スウィート・アディクション-中毒になっていた話-


 最近、週に1、2回、バイト後にファミレスへ遅めの晩ご飯を食べに行くことがある。ひとりではなく、同行者がいる。ペンギン。バ先で仲良くなった人物だ。大学は違うけれどタメで、なんならアパートも結構近くて、いつの間にかシフトがかぶった日にはご飯を食べてから途中まで一緒に帰るという流れが出来上がっていた。
 ペンギンは話が面白くて、かといって自己主張も強すぎない。私のくだらない話も嫌な顔をせず聞いてくれるし、選択している学科も食の趣味も似ていて、波長が合うなぁと思っている。

 今日は明日が休みということもあって、ファミレスではなく居酒屋に向かいだらだらと数時間居座った。その後、ふらふらとお互いのアパートとの中間地点あたりにある公園へ。ベンチに座ってコンビニで買った缶チューハイを開ける。追い酒だ。
 ぷしゅ、澄んだ空気の深夜の公園に気持ちのいい音が鳴る。月明かりだけではなくほどほどに明るい照明もあって、屋外だけれどほとんど居酒屋の延長線上にいるような気分だ。

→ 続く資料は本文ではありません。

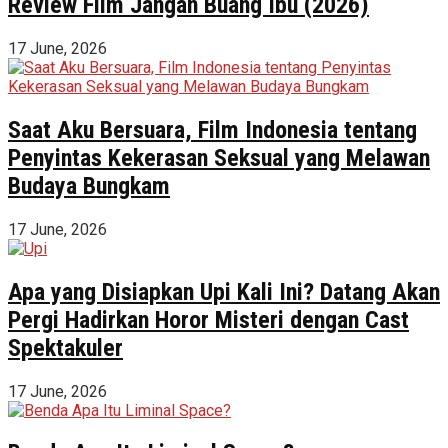
Review Film Jangan Buang Ibu (2026)
17 June, 2026
Saat Aku Bersuara, Film Indonesia tentang
Penyintas Kekerasan Seksual yang Melawan
Budaya Bungkam
17 June, 2026
Apa yang Disiapkan Upi Kali Ini? Datang Akan
Pergi Hadirkan Horor Misteri dengan Cast
Spektakuler
17 June, 2026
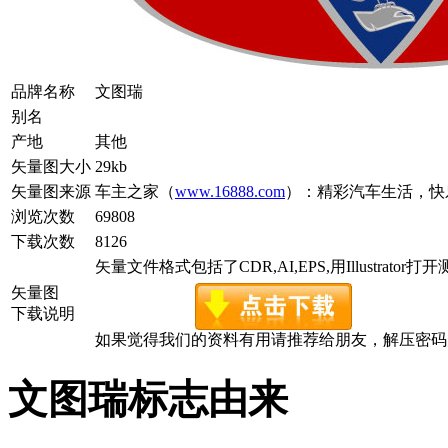
品牌名称
文图瑞
别名
产地
其他
矢量图大小
29kb
矢量图来源
车主之家（
www.16888.com
）：精彩汽车生活，快
浏览次数
69808
下载次数
8126
矢量文件格式包括了CDR,AI,EPS,用Illustrator
矢量图
下载说明
如果觉得我们的资料有用请推荐给朋友，解压密码为www.c
文图瑞标志由来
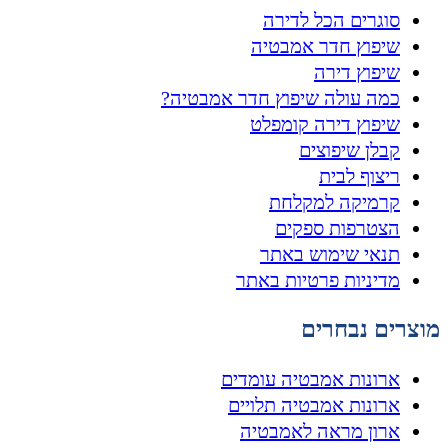
סוגרים הכל לדירה
שיפוץ חדר אמבטיה
שיפוץ דירה
כמה עולה שיפוץ חדר אמבטיה?
שיפוץ דירה קומפלט
קבלן שיפוצים
ריצוף לבית
קרמיקה למקלחת
הצטרפות ספקים
תנאי שימוש באתר
מדיניות פרטיות באתר
מוצרים נבחרים
ארונות אמבטיה עומדים
ארונות אמבטיה תלויים
ארון מראה לאמבטיה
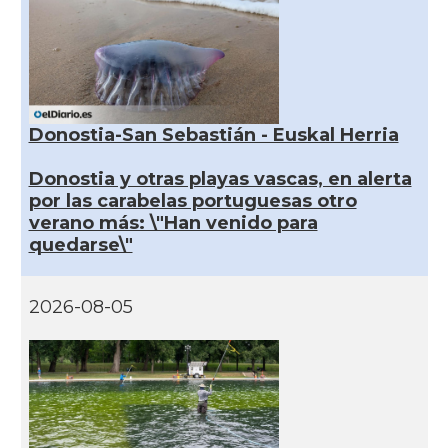
Donostia-San Sebastián - Euskal Herria
Donostia y otras playas vascas, en alerta
por las carabelas portuguesas otro
verano más: \"Han venido para
quedarse\"
2026-08-05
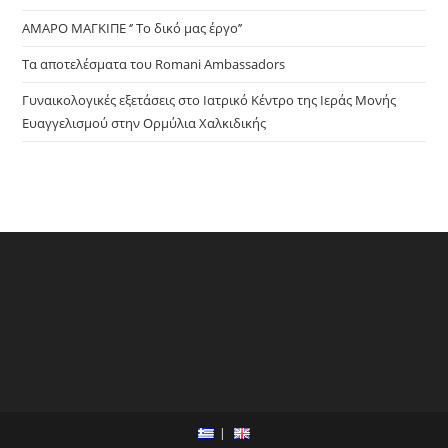
ΑΜΑΡΟ ΜΑΓΚΙΠΕ ‘’ Το δικό μας έργο’’
Τα αποτελέσματα του Romani Ambassadors
Γυναικολογικές εξετάσεις στο Ιατρικό Κέντρο της Ιεράς Μονής
Ευαγγελισμού στην Ορμύλια Χαλκιδικής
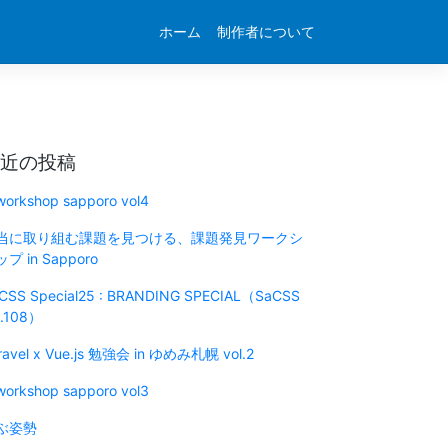
ホーム
制作者について
近の投稿
 workshop sapporo vol4
当に取り組む課題を見つける、課題発見ワークシ
プ in Sapporo
CSS Special25 : BRANDING SPECIAL（SaCSS
l.108）
ravel x Vue.js 勉強会 in ゆめみ札幌 vol.2
 workshop sapporo vol3
ぶ姿勢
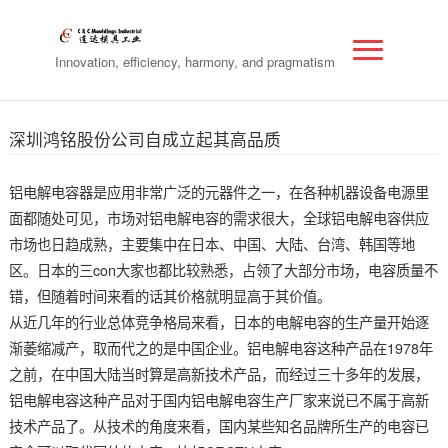
Innovation, efficiency, harmony, and pragmatism
深圳鸿铭股份公司自成立起其高品质
铝电解电容器是应用非常广泛的元器件之一，在各种机器设备电源里
面都随处可见，市场对铝电解电容的需求很大，全球铝电解电容供应
市场也日趋成熟，主要集中在日本、中国、大陆、台湾、韩国等地
区。日本的三con大家也都比较熟悉，占领了大部分市场，电容质量不
错，但随着时间来看的话其价格就明显高于其价值。
从近几年的行业总体竞争格局来看，日本的电解电容的生产量开始逐
渐萎缩减产，取而代之的是中国企业。铝电解电容这种产品在1978年
之前，在中国大陆当时算是高新技术产品，而经过三十多年的发展，
铝电解电容这种产品对于国内铝电解电容生产厂家来说已不属于高新
技术产品了。从技术的角度来看，国内某些知名品牌所生产的电容已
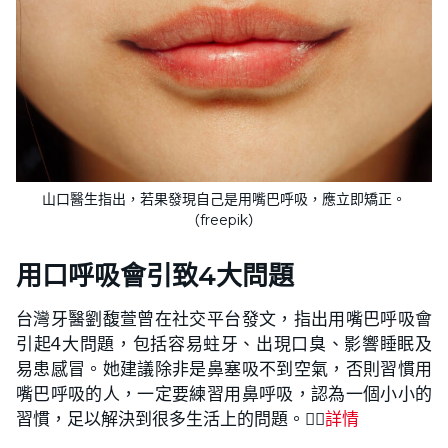
山口醫生指出，若果發現自己是用嘴巴呼吸，應立即矯正。
（freepik）
用口呼吸會引致4大問題
台灣牙醫劉馥萱曾在社交平台發文，指出用嘴巴呼吸會
引起4大問題，包括容易蛀牙、出現口臭、影響睡眠及
易患感冒。她建議除非是鼻塞吸不到空氣，否則習慣用
嘴巴呼吸的人，一定要練習用鼻呼吸，認為一個小小的
習慣，足以解決到很多生活上的問題。👉🏻
詳情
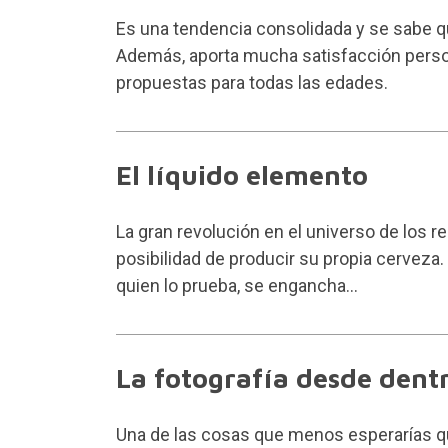
Es una tendencia consolidada y se sabe q
Además, aporta mucha satisfacción persona
propuestas para todas las edades.
El líquido elemento
La gran revolución en el universo de los r
posibilidad de
producir su propia cerveza
.
quien lo prueba, se engancha...
La fotografía desde dent
Una de las cosas que menos esperarías qu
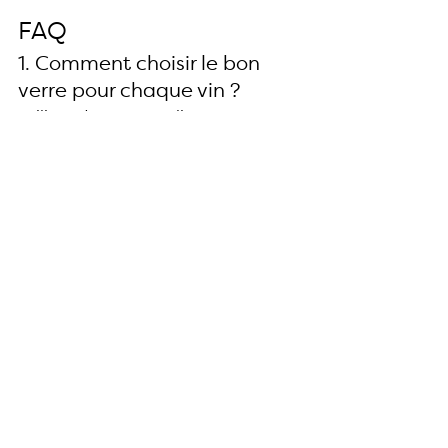
FAQ
1. Comment choisir le bon 
verre pour chaque vin ?
Utilisez des verres tulipes pour 
concentrer les arômes. Les verres 
larges conviennent mieux aux 
rouges, tandis que les blancs se 
dégustent dans des formats plus 
fins.
2. Quelle est la meilleure 
façon de mémoriser les 
arômes et saveurs ?
Pratiquez régulièrement en 
associant des arômes spécifiques à 
des souvenirs ou des références 
alimentaires.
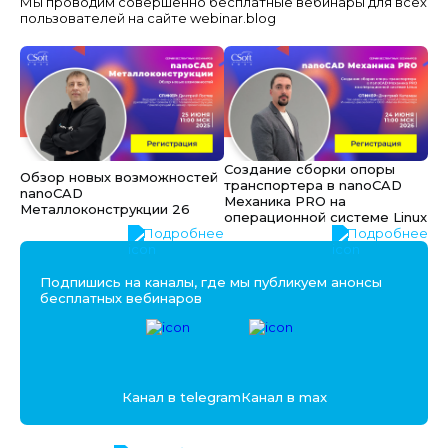
Мы проводим совершенно бесплатные вебинары для всех
пользователей на сайте webinar.blog
Создание сборки опоры
Обзор новых возможностей
транспортера в nanoCAD
nanoCAD
Механика PRO на
Металлоконструкции 26
операционной системе Linux
Подробнее
Подробнее
Подпишись на каналы, где мы публикуем анонсы
бесплатных вебинаров
Канал в telegram
Канал в max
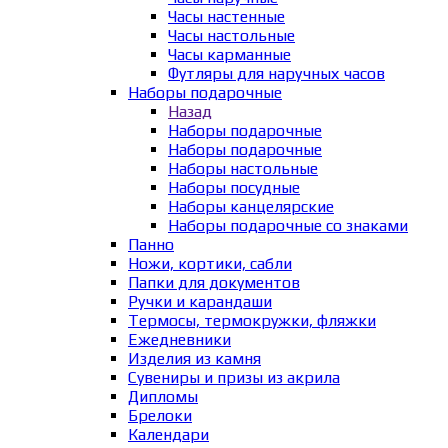
Часы настенные
Часы настольные
Часы карманные
Футляры для наручных часов
Наборы подарочные
Назад
Наборы подарочные
Наборы подарочные
Наборы настольные
Наборы посудные
Наборы канцелярские
Наборы подарочные со знаками
Панно
Ножи, кортики, сабли
Папки для документов
Ручки и карандаши
Термосы, термокружки, фляжки
Ежедневники
Изделия из камня
Сувениры и призы из акрила
Дипломы
Брелоки
Календари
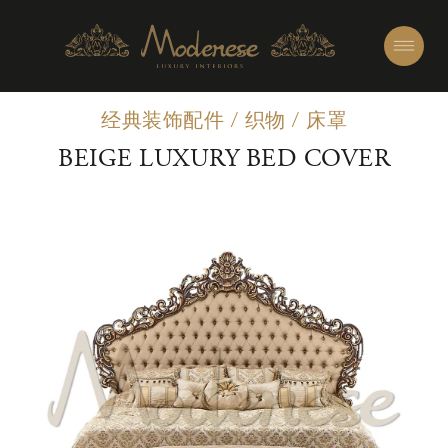
经典装饰配件
/
织物
/
床罩
BEIGE LUXURY BED COVER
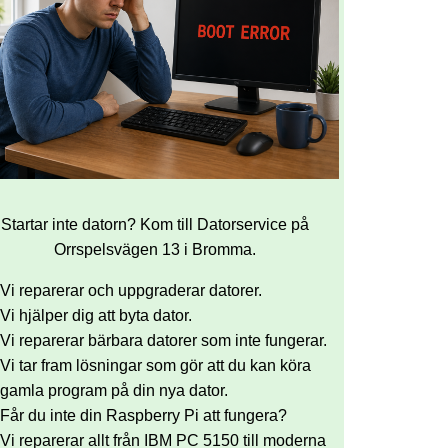
Startar inte datorn? Kom till Datorservice på
Orrspelsvägen 13 i Bromma.
Vi reparerar och uppgraderar datorer.
Vi hjälper dig att byta dator.
Vi reparerar bärbara datorer som inte fungerar.
Vi tar fram lösningar som gör att du kan köra
gamla program på din nya dator.
Får du inte din Raspberry Pi att fungera?
Vi reparerar allt från IBM PC 5150 till moderna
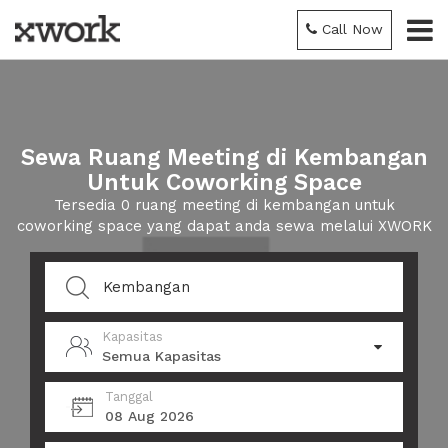
Call Now
Sewa Ruang Meeting di Kembangan
Untuk Coworking Space
Tersedia 0 ruang meeting di kembangan untuk
coworking space yang dapat anda sewa melalui XWORK
Kapasitas
Semua Kapasitas
Tanggal
08 Aug 2026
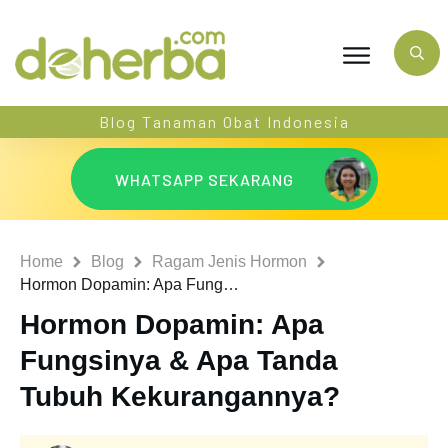
Blog Tanaman Obat Indonesia
WHATSAPP SEKARANG
Home
Blog
Ragam Jenis Hormon
Hormon Dopamin: Apa Fungsinya & Apa Tanda Tubuh Kekurangannya?
Hormon Dopamin: Apa
Fungsinya & Apa Tanda
Tubuh Kekurangannya?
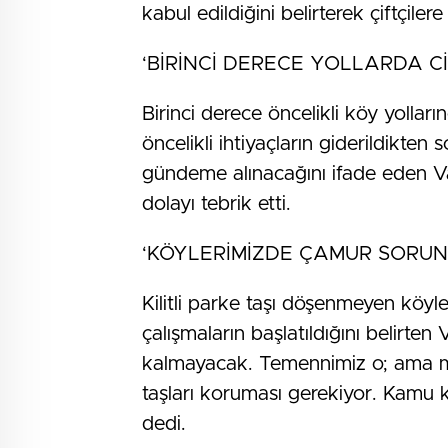
kabul edildiğini belirterek çiftçile
‘BİRİNCİ DERECE YOLLARDA Cİ
Birinci derece öncelikli köy yolları
öncelikli ihtiyaçların giderildikten 
gündeme alınacağını ifade eden Vali
dolayı tebrik etti.
‘KÖYLERİMİZDE ÇAMUR SORUN
Kilitli parke taşı döşenmeyen köyle
çalışmaların başlatıldığını belirte
kalmayacak. Temennimiz o; ama muh
taşları koruması gerekiyor. Kamu
dedi.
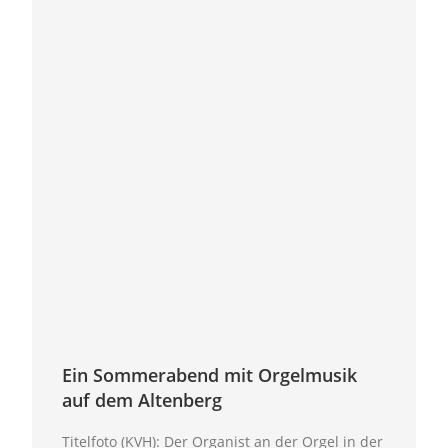
Ein Sommerabend mit Orgelmusik
auf dem Altenberg
Titelfoto (KVH): Der Organist an der Orgel in der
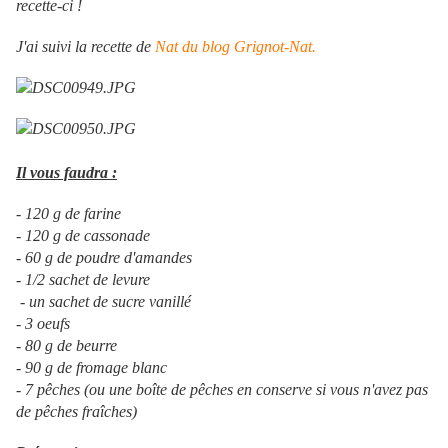
recette-ci !
J'ai suivi la recette de
Nat du blog Grignot-Nat.
Il vous faudra :
- 120 g de farine
- 120 g de cassonade
- 60 g de poudre d'amandes
- 1/2 sachet de levure
- un sachet de sucre vanillé
- 3 oeufs
- 80 g de beurre
- 90 g de fromage blanc
- 7 pêches (ou une boîte de pêches en conserve si vous n'avez pas
de pêches fraîches)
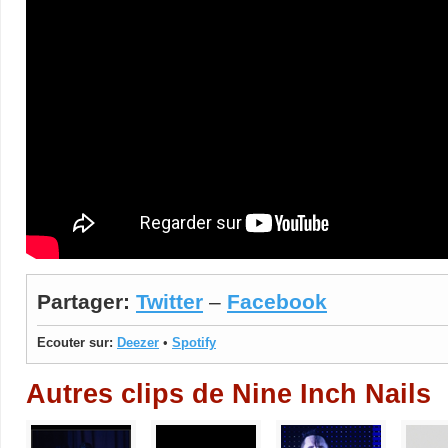
Partager:
Twitter
–
Facebook
Ecouter sur:
Deezer
•
Spotify
Autres clips de Nine Inch Nails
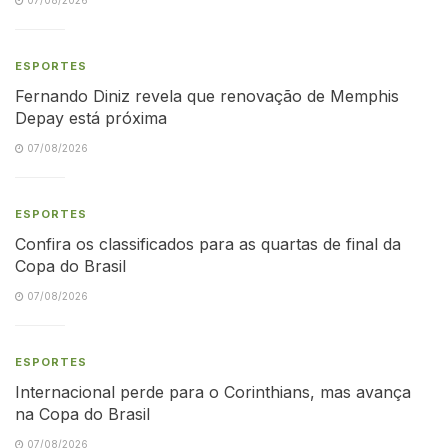
ESPORTES
Fernando Diniz revela que renovação de Memphis
Depay está próxima
07/08/2026
ESPORTES
Confira os classificados para as quartas de final da
Copa do Brasil
07/08/2026
ESPORTES
Internacional perde para o Corinthians, mas avança
na Copa do Brasil
07/08/2026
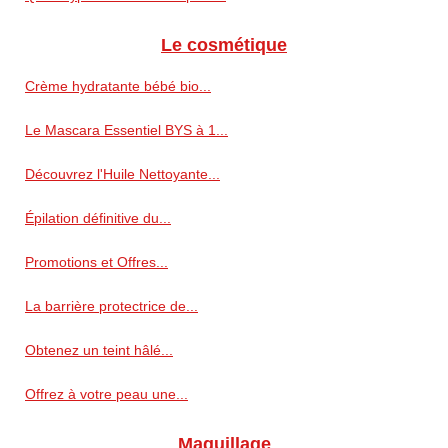
Le cosmétique
Crème hydratante bébé bio...
Le Mascara Essentiel BYS à 1...
Découvrez l'Huile Nettoyante...
Épilation définitive du...
Promotions et Offres...
La barrière protectrice de...
Obtenez un teint hâlé...
Offrez à votre peau une...
Maquillage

「ねぇ、また今日のプチシューの話するけどさ、シュー生地って作るの難しいんでしょ? なんであんなに美味しく作れるの?」
「なーに? そんなに気に入った?」
「うん。中のクリームも甘すぎなくてさ」

 そう、ペンギンは時々誰かの誕生日やちょっとしたお祝いにとお手製のお菓子を差し入れてくれることがある。それがすっごく美味しくて、バ先ではパティシエと呼ばれている。
 足をプラプラさせながら今飲んでいるチューハイを一気に飲み干す。元々甘いものが大好きな私はそれも楽しみにバイトを頑張っている、まである。

「ねー、次回のお祝いの予定は?」
「ん、別にお祝いじゃなくたって言ってくれれば作るけど」

 ペンギンの白熊柄の買い物袋から次の缶を物色する。へぇ、祝い事じゃなくても作ってくれるんだ。そういうのって頼まれたら誰にでもするのかな、疲れないかな、なんてことを思いながらも手頃に酔える安いチューハイ最高! と大きい方を手に取った。

「って、飲みすぎじゃね? 今日」
「そうかなぁ」

 飲もうとして開けた500缶をすっと取り上げられてしまって、代わりに私の手にはすでに少し軽くなっている350缶がやってきた。袋にはまだ350缶があったはず、私は一気にペンギンの飲みかけを流し入れた。すると急激に、脳が甘いものが食べたいと指令を出し始めた。うん、プチシューの話をしたからだ。じゃあ自業自得かと思ったけれど、あんなに美味しいおやつを作るペンギンもちょっと悪い気がする。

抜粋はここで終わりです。